***** Supplied material *****

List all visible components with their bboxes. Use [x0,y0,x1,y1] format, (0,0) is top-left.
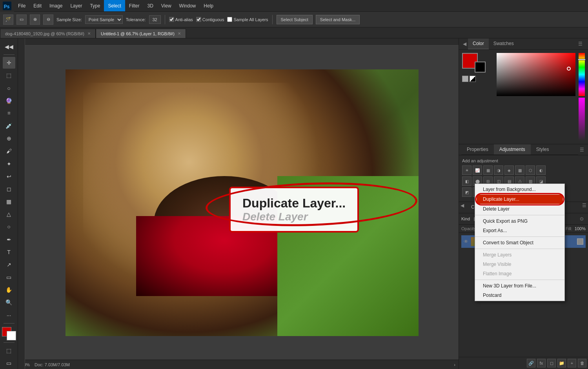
canvas-area: Duplicate Layer... Delete Layer 60% Doc:… [18,38,459,369]
menu-image[interactable]: Image [46,0,66,11]
layer-visibility-icon[interactable]: 👁 [464,239,468,244]
ctx-quick-export[interactable]: Quick Export as PNG [475,216,564,226]
new-layer-btn[interactable]: + [568,359,576,367]
ctx-postcard[interactable]: Postcard [475,291,564,300]
tab-untitled[interactable]: Untitled-1 @ 66.7% (Layer 1, RGB/8#) ✕ [96,29,186,38]
ctx-delete-layer[interactable]: Delete Layer [475,204,564,214]
tab-swatches[interactable]: Swatches [489,38,519,49]
sample-all-checkbox[interactable]: Sample All Layers [227,17,268,22]
eraser-tool-btn[interactable]: ◻ [3,183,15,195]
tab-dog-photo-close[interactable]: ✕ [87,31,91,36]
layers-panel-menu[interactable]: ☰ [581,202,588,213]
tool-magic-wand-icon[interactable]: 🪄 [3,15,13,25]
layers-panel-collapse[interactable]: ◀ [459,202,466,213]
photo-filter-icon[interactable]: ◧ [462,176,471,186]
reset-colors-icon[interactable] [462,76,468,82]
main-area: ◀◀ ✛ ⬚ ○ 🔮 ⌗ 💉 ⊕ 🖌 ✦ ↩ ◻ ▦ △ ○ ✒ T ↗ ▭ ✋… [0,38,588,369]
tolerance-input[interactable] [149,15,161,24]
menu-edit[interactable]: Edit [29,0,46,11]
menu-layer[interactable]: Layer [66,0,86,11]
background-color[interactable] [7,331,16,340]
rectangle-tool-btn[interactable]: ▭ [3,271,15,283]
crop-tool-btn[interactable]: ⌗ [3,107,15,119]
collapse-toolbar-btn[interactable]: ◀◀ [3,41,15,53]
adj-panel-menu[interactable]: ☰ [578,146,586,153]
menu-select[interactable]: Select [104,0,125,11]
menu-filter[interactable]: Filter [125,0,144,11]
menu-type[interactable]: Type [86,0,104,11]
delete-layer-btn[interactable]: 🗑 [578,359,586,367]
add-fx-btn[interactable]: fx [537,359,546,367]
brush-tool-btn[interactable]: 🖌 [3,145,15,157]
sample-size-select[interactable]: Point Sample [85,15,123,24]
exposure-icon[interactable]: ◑ [494,165,503,175]
switch-colors-icon[interactable] [470,76,476,82]
magic-wand-tool-btn[interactable]: 🔮 [3,95,15,107]
menu-view[interactable]: View [157,0,175,11]
menu-help[interactable]: Help [200,0,217,11]
tool-option-btn2[interactable]: ⊕ [30,15,40,25]
tab-color[interactable]: Color [468,38,489,49]
anti-alias-checkbox[interactable]: Anti-alias [169,17,193,22]
add-link-btn[interactable]: 🔗 [527,359,535,367]
levels-icon[interactable]: ▦ [483,165,493,175]
color-panel-collapse[interactable]: ◀ [461,40,468,47]
extra-tool-btn[interactable]: ··· [3,309,15,321]
lasso-tool-btn[interactable]: ○ [3,82,15,94]
path-selection-tool-btn[interactable]: ↗ [3,259,15,271]
gradient-tool-btn[interactable]: ▦ [3,196,15,207]
color-picker-gradient[interactable] [497,53,575,96]
ctx-convert-smart[interactable]: Convert to Smart Object [475,238,564,247]
menu-file[interactable]: File [14,0,29,11]
text-tool-btn[interactable]: T [3,246,15,258]
canvas-context-popup: Duplicate Layer... Delete Layer [229,187,359,233]
scroll-indicator[interactable]: › [454,362,455,367]
background-swatch[interactable] [475,62,486,73]
alpha-slider[interactable] [579,98,585,141]
dodge-tool-btn[interactable]: ○ [3,221,15,233]
new-group-btn[interactable]: 📁 [557,359,566,367]
history-brush-tool-btn[interactable]: ↩ [3,171,15,182]
black-white-icon[interactable]: ◐ [536,165,546,175]
tab-untitled-close[interactable]: ✕ [178,31,181,36]
hsl-icon[interactable]: ▩ [515,165,524,175]
tab-adjustments[interactable]: Adjustments [494,144,531,155]
screen-mode-btn[interactable]: ▭ [3,357,15,369]
ctx-duplicate-layer[interactable]: Duplicate Layer... [477,194,563,204]
color-panel-menu[interactable]: ☰ [577,40,584,47]
tab-untitled-label: Untitled-1 @ 66.7% (Layer 1, RGB/8#) [101,31,175,36]
pen-tool-btn[interactable]: ✒ [3,234,15,245]
hand-tool-btn[interactable]: ✋ [3,284,15,296]
brightness-icon[interactable]: ☀ [462,165,471,175]
ctx-new-3d[interactable]: New 3D Layer from File... [475,281,564,291]
eyedropper-tool-btn[interactable]: 💉 [3,120,15,132]
healing-brush-tool-btn[interactable]: ⊕ [3,133,15,144]
ctx-export-as[interactable]: Export As... [475,226,564,235]
ctx-layer-from-bg[interactable]: Layer from Background... [475,185,564,194]
tab-styles[interactable]: Styles [531,144,555,155]
adj-icon-9[interactable]: ◩ [462,187,471,197]
contiguous-checkbox[interactable]: Contiguous [196,17,224,22]
vibrance-icon[interactable]: ◈ [504,165,514,175]
filter-toggle-icon[interactable]: ⊙ [578,215,586,223]
quick-mask-btn[interactable]: ⬚ [3,345,15,356]
move-tool-btn[interactable]: ✛ [3,57,15,69]
blur-tool-btn[interactable]: △ [3,208,15,220]
tab-properties[interactable]: Properties [461,144,494,155]
tool-option-btn3[interactable]: ⊖ [43,15,53,25]
zoom-tool-btn[interactable]: 🔍 [3,296,15,308]
canvas-container[interactable]: Duplicate Layer... Delete Layer [25,45,459,360]
select-subject-button[interactable]: Select Subject [277,15,313,24]
select-mask-button[interactable]: Select and Mask... [316,15,360,24]
tab-dog-photo[interactable]: dog-4180480_1920.jpg @ 60% (RGB/8#) ✕ [0,29,96,38]
curves-icon[interactable]: 📈 [473,165,482,175]
menu-3d[interactable]: 3D [143,0,157,11]
hue-slider[interactable] [579,53,585,96]
menu-window[interactable]: Window [175,0,200,11]
color-balance-icon[interactable]: ⬡ [526,165,535,175]
ctx-sep4 [475,280,564,280]
marquee-tool-btn[interactable]: ⬚ [3,69,15,81]
add-mask-btn[interactable]: ◻ [547,359,556,367]
clone-tool-btn[interactable]: ✦ [3,158,15,169]
tool-option-btn1[interactable]: ▭ [16,15,27,25]
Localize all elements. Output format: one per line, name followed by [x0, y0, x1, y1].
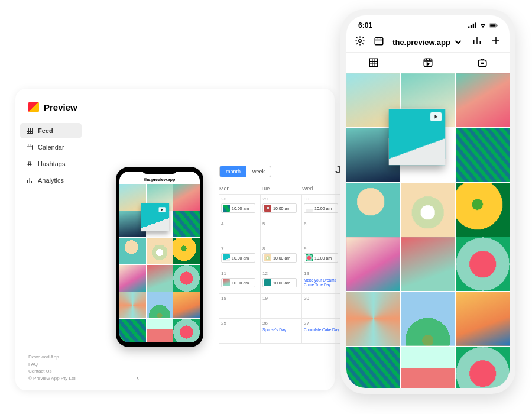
- reel-icon: [158, 207, 165, 212]
- feed-tile: [173, 238, 200, 264]
- feed-tile[interactable]: [401, 347, 455, 388]
- sidebar-item-calendar[interactable]: Calendar: [20, 140, 82, 155]
- analytics-icon[interactable]: [472, 35, 482, 48]
- account-name: the.preview.app: [392, 38, 450, 47]
- feed-tile[interactable]: [389, 109, 446, 166]
- calendar-cell[interactable]: 25: [219, 319, 261, 344]
- account-switcher[interactable]: the.preview.app: [392, 37, 463, 47]
- calendar-cell[interactable]: 6: [302, 219, 343, 244]
- calendar-daynum: 18: [221, 296, 258, 301]
- footer-link[interactable]: FAQ: [28, 361, 76, 368]
- feed-tile[interactable]: [456, 128, 510, 182]
- tab-reels[interactable]: [401, 53, 455, 73]
- settings-icon[interactable]: [355, 35, 365, 48]
- tab-igtv[interactable]: [455, 53, 510, 73]
- event-time: 10.00 am: [273, 281, 290, 285]
- svg-rect-5: [475, 22, 476, 28]
- feed-tile[interactable]: [456, 292, 510, 345]
- sidebar-item-label: Calendar: [38, 144, 64, 151]
- svg-rect-10: [375, 38, 383, 45]
- feed-tile[interactable]: [346, 292, 400, 345]
- calendar-icon: [26, 144, 33, 151]
- feed-tile[interactable]: [346, 183, 400, 237]
- event-time: 10.00 am: [232, 256, 249, 260]
- event-thumb: [223, 279, 230, 286]
- day-header: Tue: [261, 186, 302, 192]
- feed-tile[interactable]: [456, 347, 510, 388]
- feed-tile: [173, 211, 200, 238]
- event-time: 10.00 am: [273, 256, 290, 260]
- sidebar-item-analytics[interactable]: Analytics: [20, 173, 82, 188]
- calendar-panel: month week Ja Mon Tue Wed 2810.00 am2910…: [219, 166, 343, 344]
- feed-tile[interactable]: [456, 73, 510, 127]
- event-time: 10.00 am: [232, 206, 249, 211]
- toggle-month[interactable]: month: [220, 166, 246, 177]
- battery-icon: [489, 22, 498, 28]
- sidebar-item-feed[interactable]: Feed: [20, 123, 82, 138]
- svg-rect-4: [473, 24, 474, 28]
- event-thumb: [223, 254, 230, 261]
- feed-tile[interactable]: [346, 237, 400, 291]
- calendar-holiday-link[interactable]: Spouse's Day: [262, 328, 300, 332]
- calendar-cell[interactable]: 910.00 am: [302, 244, 343, 269]
- calendar-event[interactable]: 10.00 am: [262, 253, 297, 263]
- add-icon[interactable]: [491, 35, 501, 48]
- calendar-cell[interactable]: 2810.00 am: [219, 195, 261, 219]
- footer-link[interactable]: Download App: [28, 354, 76, 361]
- sidebar-collapse-button[interactable]: ‹: [137, 374, 139, 382]
- feed-tile[interactable]: [401, 292, 455, 345]
- feed-tile[interactable]: [401, 237, 455, 291]
- calendar-cell[interactable]: 3010.00 am: [302, 195, 343, 219]
- feed-tabs: [346, 52, 510, 73]
- calendar-event[interactable]: 10.00 am: [304, 253, 338, 263]
- calendar-cell[interactable]: 26Spouse's Day: [261, 319, 302, 344]
- feed-tile: [147, 319, 173, 342]
- toggle-week[interactable]: week: [246, 166, 271, 177]
- calendar-event[interactable]: 10.00 am: [262, 203, 297, 213]
- svg-rect-1: [27, 145, 33, 150]
- calendar-cell[interactable]: 810.00 am: [261, 244, 302, 269]
- calendar-daynum: 26: [262, 321, 300, 326]
- day-header: Mon: [219, 186, 261, 192]
- calendar-holiday-link[interactable]: Make your Dreams Come True Day: [304, 278, 341, 288]
- calendar-cell[interactable]: 20: [302, 294, 343, 319]
- svg-rect-12: [424, 59, 432, 67]
- calendar-cell[interactable]: 27Chocolate Cake Day: [302, 319, 343, 344]
- calendar-holiday-link[interactable]: Chocolate Cake Day: [304, 328, 341, 332]
- calendar-icon[interactable]: [374, 35, 384, 48]
- calendar-daynum: 27: [304, 321, 341, 326]
- feed-tile[interactable]: [346, 347, 400, 388]
- calendar-cell[interactable]: 19: [261, 294, 302, 319]
- sidebar: Feed Calendar Hashtags Analytics: [15, 123, 86, 188]
- calendar-view-toggle[interactable]: month week: [219, 166, 271, 177]
- footer-link[interactable]: Contact Us: [28, 368, 76, 375]
- calendar-cell[interactable]: 1210.00 am: [261, 269, 302, 294]
- calendar-cell[interactable]: 1110.00 am: [219, 269, 261, 294]
- status-time: 6:01: [358, 21, 372, 30]
- calendar-cell[interactable]: 5: [261, 219, 302, 244]
- feed-tile: [141, 203, 169, 231]
- calendar-cell[interactable]: 18: [219, 294, 261, 319]
- feed-tile[interactable]: [401, 183, 455, 237]
- calendar-cell[interactable]: 710.00 am: [219, 244, 261, 269]
- calendar-daynum: 7: [221, 246, 258, 251]
- sidebar-item-label: Feed: [38, 127, 53, 134]
- calendar-cell[interactable]: 2910.00 am: [261, 195, 302, 219]
- calendar-event[interactable]: 10.00 am: [262, 278, 297, 287]
- calendar-daynum: 6: [304, 221, 341, 227]
- calendar-event[interactable]: 10.00 am: [221, 253, 255, 263]
- calendar-daynum: 11: [221, 271, 258, 276]
- sidebar-item-hashtags[interactable]: Hashtags: [20, 156, 82, 172]
- svg-point-9: [359, 40, 362, 43]
- calendar-event[interactable]: 10.00 am: [221, 278, 255, 287]
- feed-tile[interactable]: [456, 237, 510, 291]
- calendar-event[interactable]: 10.00 am: [304, 203, 338, 213]
- feed-tile[interactable]: [456, 183, 510, 237]
- calendar-event[interactable]: 10.00 am: [221, 203, 255, 213]
- footer-links: Download App FAQ Contact Us © Preview Ap…: [28, 354, 76, 382]
- calendar-cell[interactable]: 4: [219, 219, 261, 244]
- calendar-cell[interactable]: 13Make your Dreams Come True Day: [302, 269, 343, 294]
- tab-grid[interactable]: [346, 53, 401, 73]
- calendar-daynum: 9: [304, 246, 341, 251]
- chevron-down-icon: [453, 37, 463, 47]
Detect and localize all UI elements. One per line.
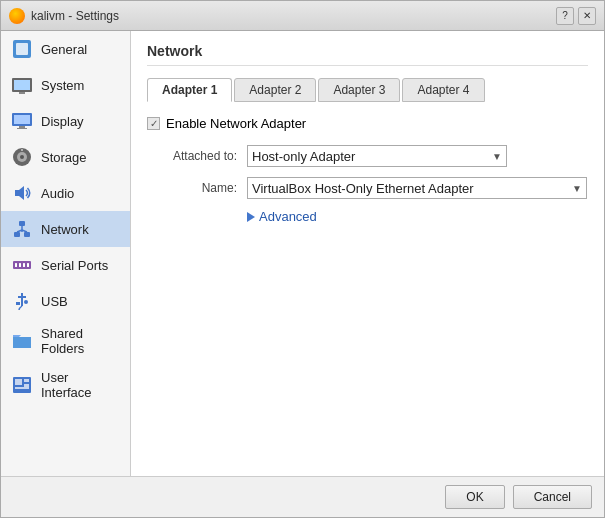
storage-icon bbox=[11, 146, 33, 168]
footer: OK Cancel bbox=[1, 476, 604, 517]
sidebar-item-audio[interactable]: Audio bbox=[1, 175, 130, 211]
tabs-bar: Adapter 1 Adapter 2 Adapter 3 Adapter 4 bbox=[147, 78, 588, 102]
svg-rect-1 bbox=[16, 43, 28, 55]
sidebar-label-display: Display bbox=[41, 114, 84, 129]
svg-rect-4 bbox=[19, 92, 25, 94]
title-bar: kalivm - Settings ? ✕ bbox=[1, 1, 604, 31]
svg-rect-23 bbox=[23, 263, 25, 267]
attached-to-row: Attached to: Host-only Adapter ▼ bbox=[147, 145, 588, 167]
tab-adapter4[interactable]: Adapter 4 bbox=[402, 78, 484, 102]
window-title: kalivm - Settings bbox=[31, 9, 556, 23]
attached-to-select[interactable]: Host-only Adapter ▼ bbox=[247, 145, 507, 167]
svg-rect-8 bbox=[17, 128, 27, 129]
tab-adapter2[interactable]: Adapter 2 bbox=[234, 78, 316, 102]
svg-rect-3 bbox=[14, 80, 30, 90]
svg-rect-25 bbox=[16, 302, 20, 305]
sidebar-label-shared-folders: Shared Folders bbox=[41, 326, 120, 356]
enable-checkbox[interactable]: ✓ bbox=[147, 117, 160, 130]
name-label: Name: bbox=[147, 181, 237, 195]
name-row: Name: VirtualBox Host-Only Ethernet Adap… bbox=[147, 177, 588, 199]
advanced-label: Advanced bbox=[259, 209, 317, 224]
checkmark-icon: ✓ bbox=[150, 118, 158, 129]
usb-icon bbox=[11, 290, 33, 312]
sidebar-label-user-interface: User Interface bbox=[41, 370, 120, 400]
sidebar-label-network: Network bbox=[41, 222, 89, 237]
tab-content: ✓ Enable Network Adapter Attached to: Ho… bbox=[147, 116, 588, 464]
svg-point-12 bbox=[21, 149, 23, 151]
advanced-toggle-icon bbox=[247, 212, 255, 222]
sidebar-item-display[interactable]: Display bbox=[1, 103, 130, 139]
cancel-button[interactable]: Cancel bbox=[513, 485, 592, 509]
advanced-row[interactable]: Advanced bbox=[247, 209, 588, 224]
svg-point-11 bbox=[20, 155, 24, 159]
window-body: General System Display Storage bbox=[1, 31, 604, 476]
sidebar-item-shared-folders[interactable]: Shared Folders bbox=[1, 319, 130, 363]
svg-rect-16 bbox=[19, 221, 25, 226]
svg-rect-29 bbox=[24, 379, 29, 382]
enable-row: ✓ Enable Network Adapter bbox=[147, 116, 588, 131]
ok-button[interactable]: OK bbox=[445, 485, 504, 509]
svg-rect-15 bbox=[24, 232, 30, 237]
ui-icon bbox=[11, 374, 33, 396]
audio-icon bbox=[11, 182, 33, 204]
sidebar-label-audio: Audio bbox=[41, 186, 74, 201]
sidebar-label-serial-ports: Serial Ports bbox=[41, 258, 108, 273]
app-icon bbox=[9, 8, 25, 24]
system-icon bbox=[11, 74, 33, 96]
sidebar-item-user-interface[interactable]: User Interface bbox=[1, 363, 130, 407]
sidebar-label-system: System bbox=[41, 78, 84, 93]
svg-rect-24 bbox=[27, 263, 29, 267]
tab-adapter3[interactable]: Adapter 3 bbox=[318, 78, 400, 102]
name-select[interactable]: VirtualBox Host-Only Ethernet Adapter ▼ bbox=[247, 177, 587, 199]
settings-window: kalivm - Settings ? ✕ General System bbox=[0, 0, 605, 518]
svg-rect-6 bbox=[14, 115, 30, 124]
svg-rect-22 bbox=[19, 263, 21, 267]
main-content: Network Adapter 1 Adapter 2 Adapter 3 Ad… bbox=[131, 31, 604, 476]
sidebar-item-usb[interactable]: USB bbox=[1, 283, 130, 319]
sidebar-item-general[interactable]: General bbox=[1, 31, 130, 67]
help-button[interactable]: ? bbox=[556, 7, 574, 25]
network-icon bbox=[11, 218, 33, 240]
sidebar: General System Display Storage bbox=[1, 31, 131, 476]
sidebar-label-usb: USB bbox=[41, 294, 68, 309]
sidebar-item-serial-ports[interactable]: Serial Ports bbox=[1, 247, 130, 283]
enable-label: Enable Network Adapter bbox=[166, 116, 306, 131]
sidebar-item-network[interactable]: Network bbox=[1, 211, 130, 247]
display-icon bbox=[11, 110, 33, 132]
close-button[interactable]: ✕ bbox=[578, 7, 596, 25]
svg-point-26 bbox=[24, 300, 28, 304]
svg-rect-28 bbox=[15, 379, 22, 385]
sidebar-item-system[interactable]: System bbox=[1, 67, 130, 103]
name-value: VirtualBox Host-Only Ethernet Adapter bbox=[252, 181, 474, 196]
svg-rect-21 bbox=[15, 263, 17, 267]
svg-marker-13 bbox=[15, 186, 24, 200]
attached-to-label: Attached to: bbox=[147, 149, 237, 163]
attached-to-arrow-icon: ▼ bbox=[492, 151, 502, 162]
name-arrow-icon: ▼ bbox=[572, 183, 582, 194]
sidebar-label-storage: Storage bbox=[41, 150, 87, 165]
general-icon bbox=[11, 38, 33, 60]
window-controls: ? ✕ bbox=[556, 7, 596, 25]
serial-icon bbox=[11, 254, 33, 276]
svg-rect-7 bbox=[19, 126, 25, 128]
svg-rect-31 bbox=[15, 387, 29, 389]
sidebar-label-general: General bbox=[41, 42, 87, 57]
svg-rect-30 bbox=[24, 384, 29, 387]
tab-adapter1[interactable]: Adapter 1 bbox=[147, 78, 232, 102]
section-title: Network bbox=[147, 43, 588, 66]
folder-icon bbox=[11, 330, 33, 352]
svg-rect-14 bbox=[14, 232, 20, 237]
sidebar-item-storage[interactable]: Storage bbox=[1, 139, 130, 175]
attached-to-value: Host-only Adapter bbox=[252, 149, 355, 164]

*****

» **Work instruction**:
Using the listing above, pull out all lines that hold the word "month".

» **Exercise result**:
- calendar-panel: month week Ja Mon Tue Wed 2810.00 am2910…: [219, 166, 343, 344]
- toggle-month[interactable]: month: [220, 166, 246, 177]
- calendar-view-toggle[interactable]: month week: [219, 166, 271, 177]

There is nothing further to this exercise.